**WHAT THE TASK REQUIRES:** Which lines in the records below contain the word "Vyškov"? Report each of them.
(Beginning of PROVIDED DATA)
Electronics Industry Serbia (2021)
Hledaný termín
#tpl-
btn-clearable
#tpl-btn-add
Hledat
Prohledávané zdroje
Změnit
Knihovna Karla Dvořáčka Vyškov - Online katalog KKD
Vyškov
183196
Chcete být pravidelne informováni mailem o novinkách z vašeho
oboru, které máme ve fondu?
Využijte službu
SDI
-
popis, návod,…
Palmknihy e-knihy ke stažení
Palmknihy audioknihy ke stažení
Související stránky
(End of PROVIDED DATA)
(Beginning of PROVIDED DATA)
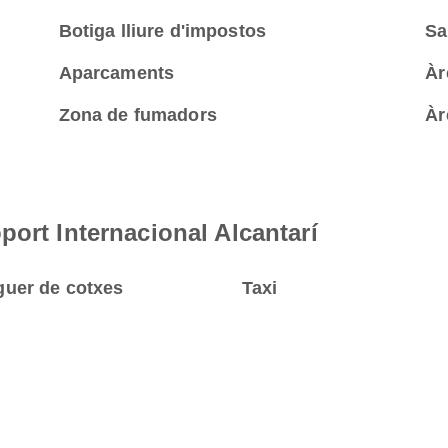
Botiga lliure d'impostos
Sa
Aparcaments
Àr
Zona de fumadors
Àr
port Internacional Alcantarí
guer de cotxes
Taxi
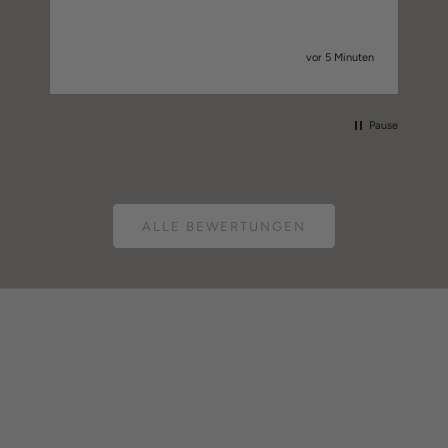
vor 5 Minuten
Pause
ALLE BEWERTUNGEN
(End of PROVIDED DATA)
(Beginning of PROVIDED DATA)
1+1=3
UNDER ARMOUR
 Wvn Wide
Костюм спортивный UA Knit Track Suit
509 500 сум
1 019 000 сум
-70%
(End of PROVIDED DATA)
**ANSWER BELOW:**
Knihovna Karla Dvořáčka Vyškov - Online katalog KKD
Vyškov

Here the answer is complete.